Earlier this week I posted a very personal word from God. Someone asked me why I would put anything so personal out into the world for all to see. The answer is simple. Everyone needs to know that regardless of what any of us has done or not done; regardless of whether we are living in relationship with God or not, we are divinely and uniquely made and we are all incredibly beloved by God. While there are personal layers and meanings specific to me in that word, the essence is for everyone. God. Loves. Us.

I have spent most of my life longing for and running from God’s love. Sometimes at the same time. If you had asked me about this at any point in time, I wouldn’t have seen my actions for what they were. I would have told you how I felt my relationship with God was based on how well I thought I was performing at the time. Or how steeped in religiosity I was. Or how beaten down and alone I felt. My response would have been based on emotion or performance, not on relationship at all.

As a young child, Jesus was my imaginary friend. We spoke all the time and often it was just Jesus and me because there was no one else.

In my teens there were times I treated God like a genie and times I treated Him like a welcomed confidante. All those hours spent in my room with the door closed were spent trying to figure out the hormonal angst that had become my life, however much of the relationship was one way. I was spilling my guts to God, but I wasn’t actively listening to Him.

In college I ran. I mean I really fled from God. Which is a little ironic as I was attending a faith-based college at the time. It was during this time that all my issues seemed to coalesce and I was confused enough to fall into pitfall after pitfall. There was a point in time when I felt like nothing was going right and God was allowing disaster to befall me in Job-like proportions. If God was going to punish me, I was going to walk away from God. At the very least, I was going to keep Him at arm’s length.

I look back now and I can hear the Holy Spirit snicker, “Yeah, good luck with that.” There’s no escaping God. Elijah learned that as he tried to hide from God after having battled the priests of Baal. Just thinking that there is a way to hide from God is a human attempt to make Him smaller than He really is. We are very accomplished at making God small.
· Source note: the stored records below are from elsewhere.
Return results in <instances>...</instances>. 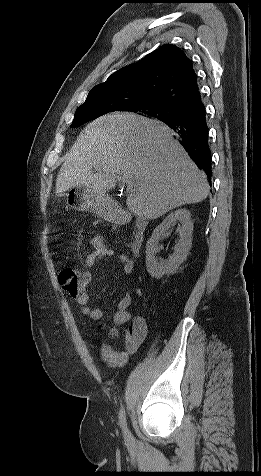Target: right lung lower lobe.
Masks as SVG:
<instances>
[{
    "instance_id": "1",
    "label": "right lung lower lobe",
    "mask_w": 261,
    "mask_h": 476,
    "mask_svg": "<svg viewBox=\"0 0 261 476\" xmlns=\"http://www.w3.org/2000/svg\"><path fill=\"white\" fill-rule=\"evenodd\" d=\"M177 134L181 145L196 165L211 179V152L208 143V127L205 106L200 99L195 105L183 109L172 119L163 121Z\"/></svg>"
}]
</instances>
And that’s what I have done most of my life. I have stuffed God in a box and put the box on a shelf and told Him to stay there until I decide I need Him. Then He’s allowed to step out in all His glory and set my world to rights.

This faulty thinking reminds me of Disney’s animated movie adaptation of Aladdin. When Aladdin was trying to wrap his head around just who and what the genie was, the genie explained that he was a being of phenomenal cosmic power trapped in an ity bity living space.

 

The genie was an enslaved magical being and not God, but I think this is often how we see our Heavenly Father. He’s majestic and mighty and the creator of our very universe, yet we treat him like His hands are tied. Just like Aladdin’s genie’s hands were tied.

If we view God as being too small or as less than all-powerful, can we really believe that God has this amazing and unfettered love for us? Can we trust that when God looks at us through the filter of Jesus’ sacrifice at the cross, He sees us as redeemed? Can we even begin to grasp what it means to be a much-loved child of God, let alone the ridiculously cherished bride of Christ?

It doesn’t take a gifting in the prophetic to see where this path leads. It leads to rules and religion and believing those insidious little lies about the nature of God that ties our own hands behind our backs and makes us less effective in the Kingdom than we could be. By making God smaller, we are diminishing ourselves, our ministries, our relationships, our experiences. God is bigger and yes, He can do great things despite our lack of belief or understanding. He can choose to give us amazing experiences and put incredible people in our path. At the end of the day, it’s our own values and belief systems that diminish what God wants to provide for us.

I’m learning this quickly. As God was giving me that incredible word, He also saw fit to shed light on some areas of my life where there is bondage and on the forces that have been working in opposition to God for years.

This is what I find truly amazing. God knows what He wants in my life. He has always known. He knew that for me to reach this next phase in growth that I would need support, that I would need desire, and that I would need to hear just how He sees me over and over and over again before the walls of steel and stone I erected around my heart could start to crack beneath the weight of His truth. Timing, it seems, is everything. I may have been offered similar windows of opportunity in the past, but for one reason or another I didn’t see them for what they were. I didn’t recognize them as gifts of great love.

This time is different. That box I stuffed God into, it’s starting to disintegrate. No more am I treating my Almighty father as a genie in a lamp or just a sounding board. This time I have a trusted friend and mentor in Claire. This time something has shifted enough in my belief system that I desire this growth and no longer want to walk this half-life I have been living. I want to take this time to break those bonds and to start to experience God’s goodness in all it’s fullness.